Proprietary Formulation Technology
Atossa's development program centers on a proprietary enteric oral formulation of (Z)-endoxifen that bypasses stomach acid, which would otherwise convert the active (Z)-isomer to its inactive (E)-form. This innovation is designed to allow for optimal bioavailability and therapeutic integrity.
(Z)-endoxifen functions as a highly potent Selective Estrogen Receptor Modulator (SERM) with demonstrated ability to inhibit and potentially degrade estrogen receptors. The compound has shown activity even in tumors that have developed resistance to other endocrine therapies.

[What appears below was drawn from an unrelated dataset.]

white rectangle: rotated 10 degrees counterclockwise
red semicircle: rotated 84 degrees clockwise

Beyond its anti-estrogenic properties, (Z)-endoxifen also targets protein kinase C beta 1 (PKCβ1), an oncogenic signaling protein, at clinically achievable blood levels.

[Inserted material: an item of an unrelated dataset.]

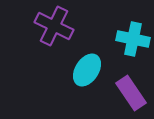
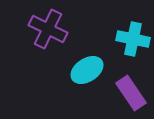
purple cross: moved 6 px left, 3 px down
cyan ellipse: rotated 24 degrees clockwise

Expanding Clinical Pipeline and Regulatory Pathway
Patient recruitment in the I-SPY 2 Endocrine Optimization Pilot Analysis, evaluating combination therapy of 40 mg (Z)-endoxifen with Eli Lilly's abemaciclib, continues at a faster rate than anticipated, with 41 patients initiated as of July 29, 2025.
Atossa continues to evaluate (Z)-endoxifen in two additional Phase 2 trials: one in women with ductal carcinoma in situ (DCIS) and another in women with ER+/HER2- breast cancer. The company is prioritizing development for metastatic breast cancer treatment, where novel therapeutic options are urgently needed.
Key upcoming milestones include announcement of the Contract Research Organization selected to execute the metastatic dose-ranging study, disclosure of dose-ranging trial design including patient selection criteria and combination treatment backbone, and targeting IND submission in Q4 2025 in alignment with FDA Project Optimus initiative feedback.
Intellectual Property Portfolio Expansion
Atossa's intellectual property position has been strengthened with the issuance of U.S. Patent No. 12,281,056 in mid-May 2025, containing 58 claims relating to enteric oral formulations of (Z)-endoxifen, including features of improved purity, stability, and bioavailability.
The company holds four additional issued U.S. patents with claims to endoxifen—U.S. Patent Nos. 11,680,036, 12,201,591, 12,275,684, and 12,281,056—with over 200 total claims covering proprietary manufacturing methods, stable crystalline forms, and multiple sustained-release and enteric oral formulations of (Z)-endoxifen. While two patents are currently subject to post-grant challenges, the majority of Atossa's intellectual property remains unaffected.